Frequently asked questions

What is the difference between Kaplan and Chinchilla scaling laws?
Both describe power-law improvements in loss, but they disagree on how to allocate a compute budget. The 2020 Kaplan paper concluded that, for a fixed budget, you should prioritise making the model bigger over adding much more data. The 2022 Chinchilla paper showed this was suboptimal: model size and training tokens should grow in equal proportion, roughly 20 tokens per parameter. Chinchilla revealed that most large models of that era were badly undertrained.

What does “compute-optimal” mean?
Compute-optimal training means allocating a fixed amount of compute so as to achieve the lowest possible loss, balancing model size against the number of training tokens. The Chinchilla paper found the best balance is to scale both equally. A smaller model trained on more data can beat a larger model trained on less, for the same total compute, and it also costs less to run at inference time, which matters enormously at deployment scale.

Are we running out of training data?
Possibly, for high-quality public text. A 2022 Epoch AI analysis estimated the usable stock of such text could be largely consumed by training runs sometime between roughly 2026 and 2032, a constraint nicknamed the “data wall.” Researchers are responding with synthetic data, multimodal sources such as images and audio, and better curation of existing data. Whether these fully replace fresh human-written text at scale is still an open and actively studied question.

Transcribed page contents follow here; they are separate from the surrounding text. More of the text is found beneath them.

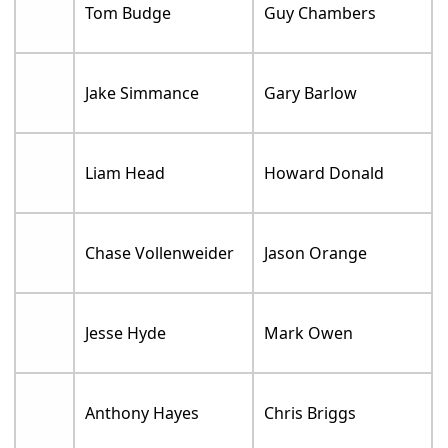
Tom Budge
Guy Chambers
Jake Simmance
Gary Barlow
Liam Head
Howard Donald
Chase Vollenweider
Jason Orange
Jesse Hyde
Mark Owen
Anthony Hayes
Chris Briggs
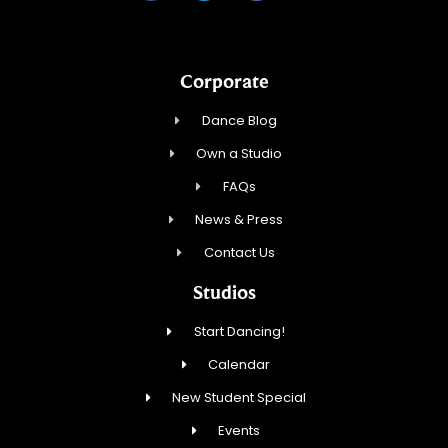
Corporate
Dance Blog
Own a Studio
FAQs
News & Press
Contact Us
Studios
Start Dancing!
Calendar
New Student Special
Events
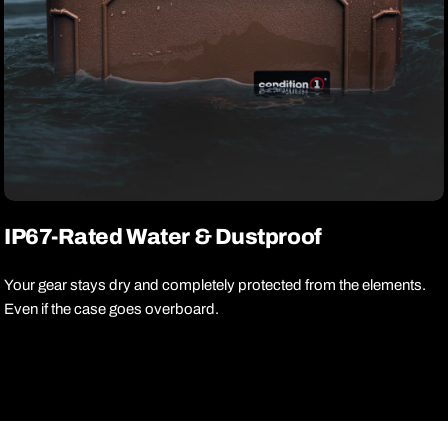
IP67-Rated Water & Dustproof
Your gear stays dry and completely protected from the elements.
Even if the case goes overboard.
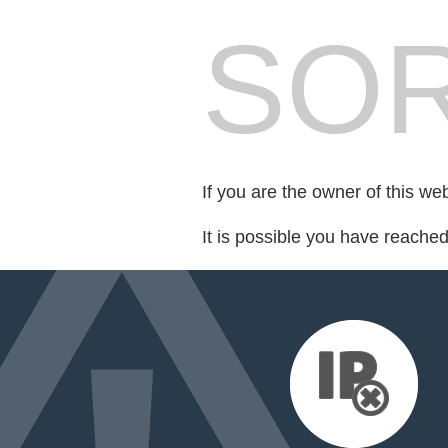
SOR
If you are the owner of this we
It is possible you have reache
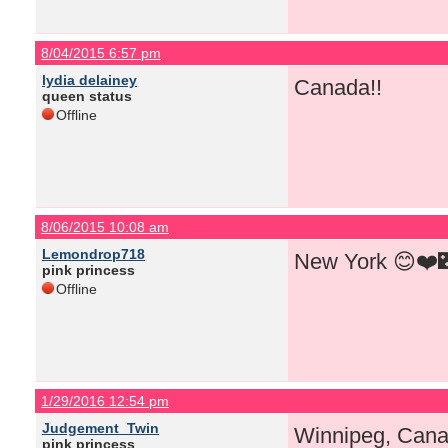
8/04/2015 6:57 pm
lydia delainey
Canada!!
queen status
Offline
8/06/2015 10:08 am
Lemondrop718
New York 😊❤️
pink princess
Offline
1/29/2016 12:54 pm
Judgement_Twin
Winnipeg, Cana
pink princess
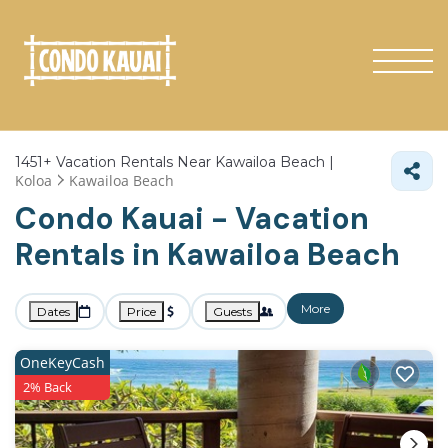
1451+
Vacation Rentals Near Kawailoa Beach |
Koloa
Kawailoa Beach
Condo Kauai - Vacation
Rentals in Kawailoa Beach
More
Dates
Price
Guests
OneKeyCash
2% Back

Do scaling laws mean bigger is always better?
Not straightforwardly. The curves predict that loss keeps falling with more parameters, data, and compute, but each gain costs disproportionately more, and lower loss does not always map onto the capabilities users want. The field has shifted toward sparse architectures like mixture of experts and toward spending compute at inference time for reasoning, rather than relying on raw model size alone. Bigger still helps, but it is no longer the only — or always the smartest — lever.